From: Balbir Singh <balbir@linux.vnet.ibm.com>
To: Ying Han <yinghan@google.com>
Cc: Daisuke Nishimura <nishimura@mxp.nes.nec.co.jp>,
KAMEZAWA Hiroyuki <kamezawa.hiroyu@jp.fujitsu.com>,
Hugh Dickins <hughd@google.com>, Tejun Heo <tj@kernel.org>,
Mark Brown <broonie@opensource.wolfsonmicro.com>,
Andrew Morton <akpm@linux-foundation.org>,
Greg Thelen <gthelen@google.com>,
Suleiman Souhlal <suleiman@google.com>,
linux-mm@kvack.org
Subject: Re: [PATCH] Add the pagefault count into memcg stats.
Date: Tue, 29 Mar 2011 21:00:23 +0530 [thread overview]
Message-ID: <20110329153023.GC2879@balbir.in.ibm.com> (raw)
In-Reply-To: <1301184884-17155-1-git-send-email-yinghan@google.com>
* Ying Han <yinghan@google.com> [2011-03-26 17:14:44]:
> Two new stats in per-memcg memory.stat which tracks the number of
> page faults and number of major page faults.
>
> "pgfault"
> "pgmajfault"
>
> It is valuable to track the two stats for both measuring application's
> performance as well as the efficiency of the kernel page reclaim path.
>
> Functional test: check the total number of pgfault/pgmajfault of all
> memcgs and compare with global vmstat value:
>
> $ cat /proc/vmstat | grep fault
> pgfault 1070751
> pgmajfault 553
>
> $ cat /dev/cgroup/memory.stat | grep fault
> pgfault 1069962
> pgmajfault 553
> total_pgfault 1069966
> total_pgmajfault 553
>
> $ cat /dev/cgroup/A/memory.stat | grep fault
> pgfault 199
> pgmajfault 0
> total_pgfault 199
> total_pgmajfault 0
>
> Performance test: run page fault test(pft) wit 16 thread on faulting in 15G
> anon pages in 16G container. There is no regression noticed on the "flt/cpu/s"
>
> Sample output from pft:
> TAG pft:anon-sys-default:
> Gb Thr CLine User System Wall flt/cpu/s fault/wsec
> 15 16 1 0.67s 232.11s 14.68s 16892.130 267796.518
>
> $ ./ministat mmotm.txt mmotm_fault.txt
> x mmotm.txt (w/o patch)
> + mmotm_fault.txt (w/ patch)
> +-------------------------------------------------------------------------+
> N Min Max Median Avg Stddev
> x 10 16682.962 17344.027 16913.524 16928.812 166.5362
> + 10 16696.49 17480.09 16949.143 16951.448 223.56288
> No difference proven at 95.0% confidence
>
> Signed-off-by: Ying Han <yinghan@google.com>
> ---
> Documentation/cgroups/memory.txt | 4 +++
> fs/ncpfs/mmap.c | 2 +
> include/linux/memcontrol.h | 22 +++++++++++++++
> mm/filemap.c | 1 +
> mm/memcontrol.c | 54 ++++++++++++++++++++++++++++++++++++++
> mm/memory.c | 2 +
> mm/shmem.c | 1 +
> 7 files changed, 86 insertions(+), 0 deletions(-)
>
> diff --git a/Documentation/cgroups/memory.txt b/Documentation/cgroups/memory.txt
> index b6ed61c..2db6103 100644
> --- a/Documentation/cgroups/memory.txt
> +++ b/Documentation/cgroups/memory.txt
> @@ -385,6 +385,8 @@ mapped_file - # of bytes of mapped file (includes tmpfs/shmem)
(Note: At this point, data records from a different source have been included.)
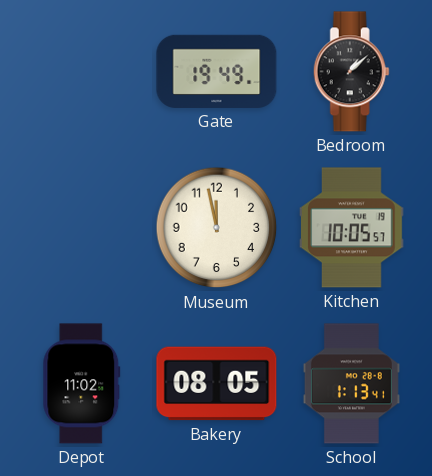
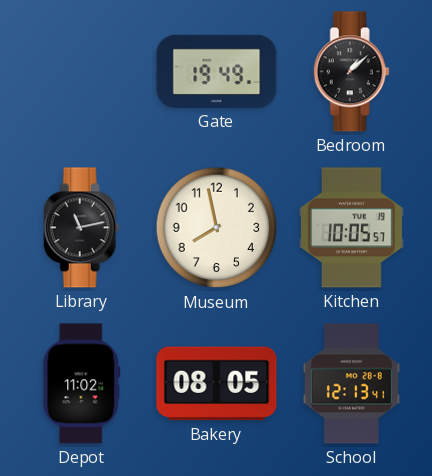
Library: none -> 11:13
Museum: 11:58 -> 7:58
School: 1:13 -> 12:13
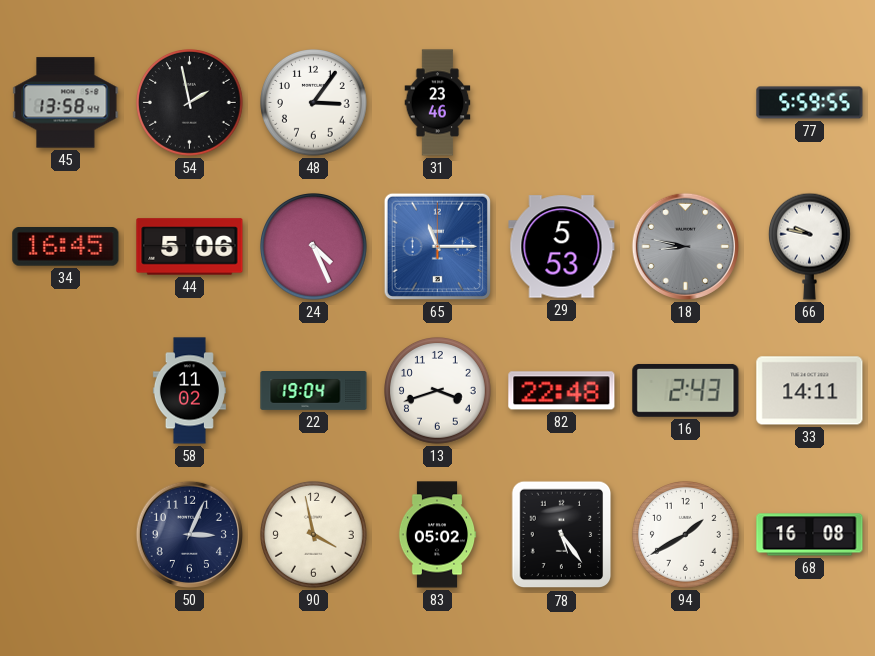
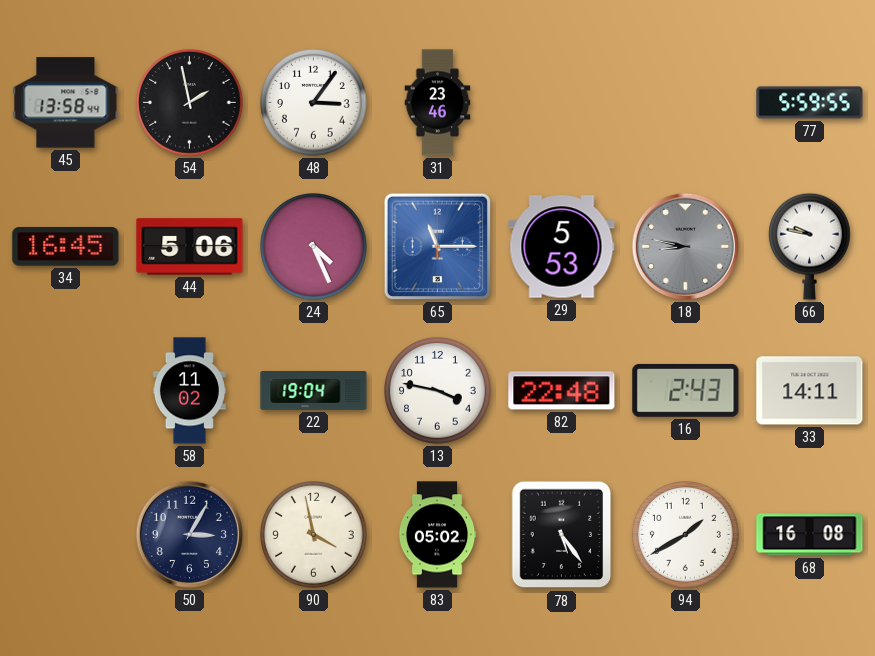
13: 3:42 -> 3:47
50: 3:04 -> 3:05
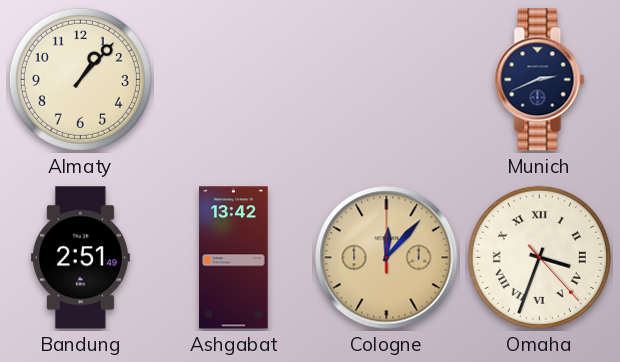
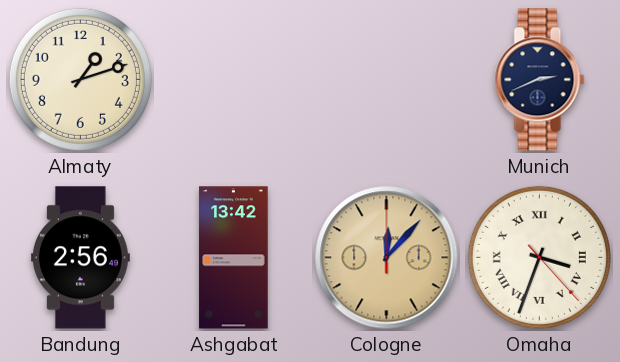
Almaty: 1:07 -> 1:12
Bandung: 2:51 -> 2:56
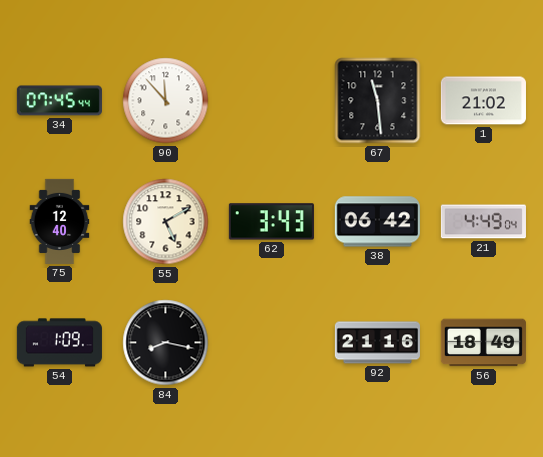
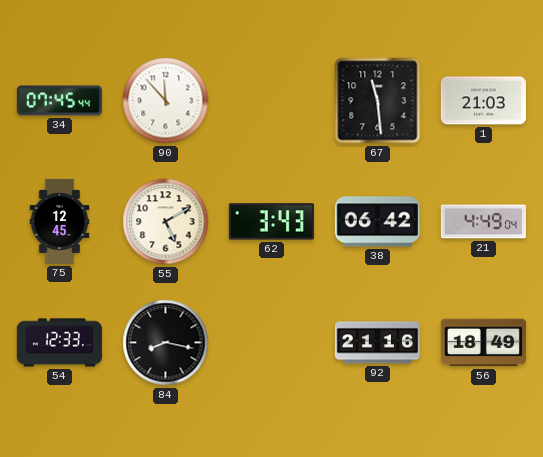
1: 21:02 -> 21:03
75: 12:40 -> 12:45
54: 1:09 -> 12:33
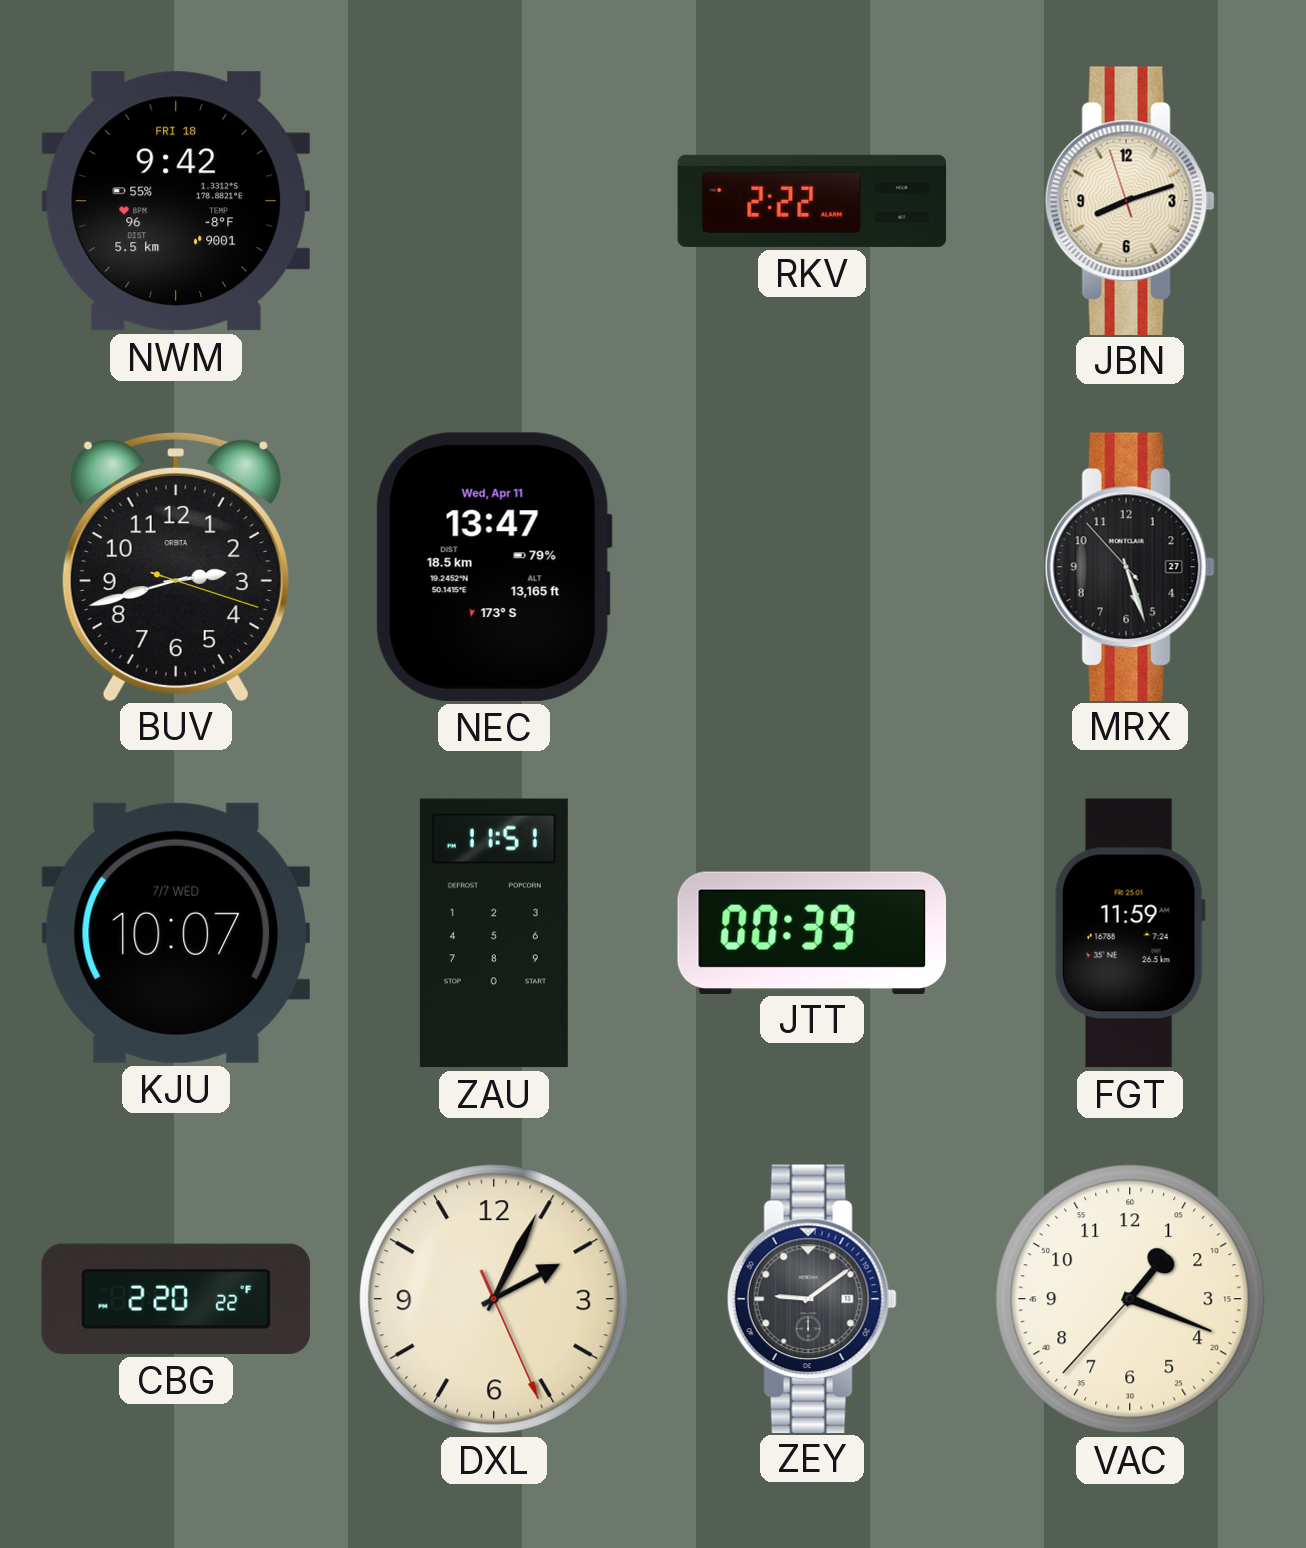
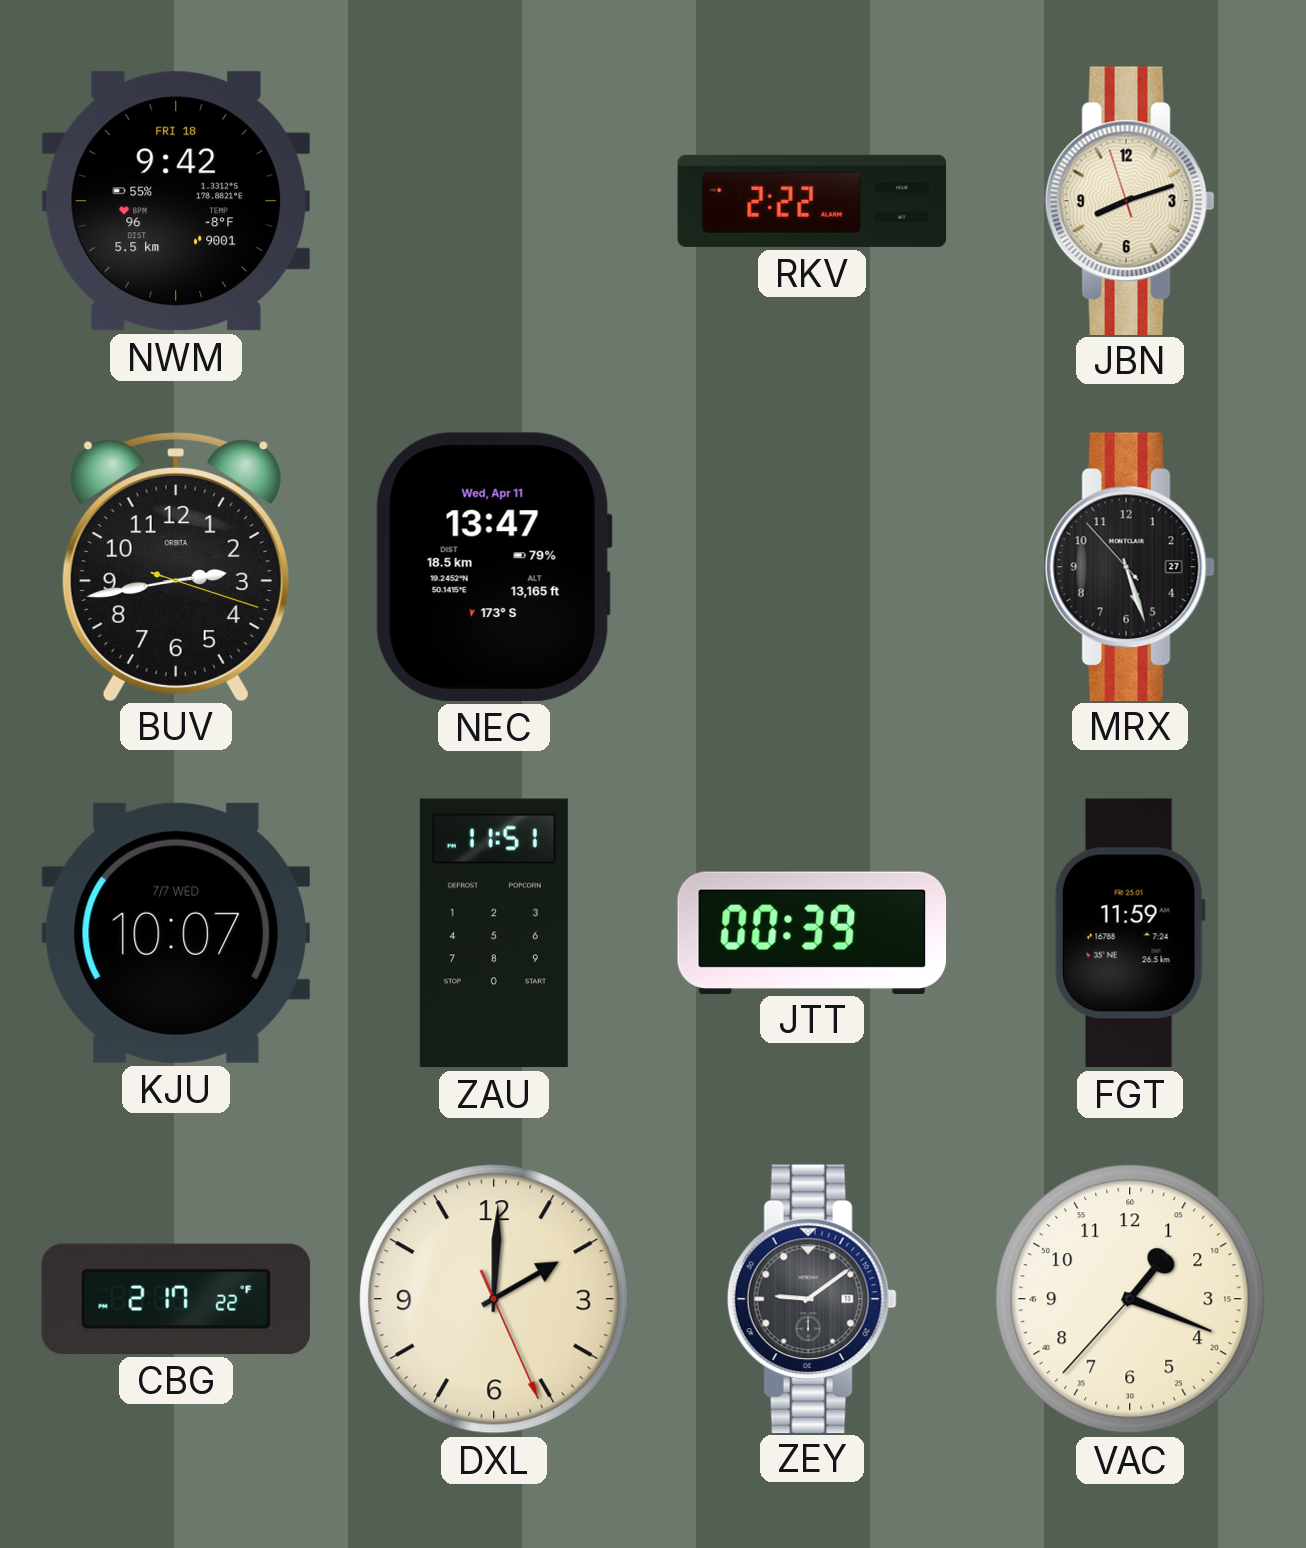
BUV: 2:42 -> 2:43
CBG: 2:20 -> 2:17
DXL: 2:04 -> 2:00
> pgpgin - # of pages paged in (equivalent to # of charging events).
> pgpgout - # of pages paged out (equivalent to # of uncharging events).
> swap - # of bytes of swap usage
> +pgfault - # of page faults.
> +pgmajfault - # of major page faults.
> inactive_anon - # of bytes of anonymous memory and swap cache memory on
> LRU list.
> active_anon - # of bytes of anonymous and swap cache memory on active
> @@ -406,6 +408,8 @@ total_mapped_file - sum of all children's "cache"
> total_pgpgin - sum of all children's "pgpgin"
> total_pgpgout - sum of all children's "pgpgout"
> total_swap - sum of all children's "swap"
> +total_pgfault - sum of all children's "pgfault"
> +total_pgmajfault - sum of all children's "pgmajfault"
> total_inactive_anon - sum of all children's "inactive_anon"
> total_active_anon - sum of all children's "active_anon"
> total_inactive_file - sum of all children's "inactive_file"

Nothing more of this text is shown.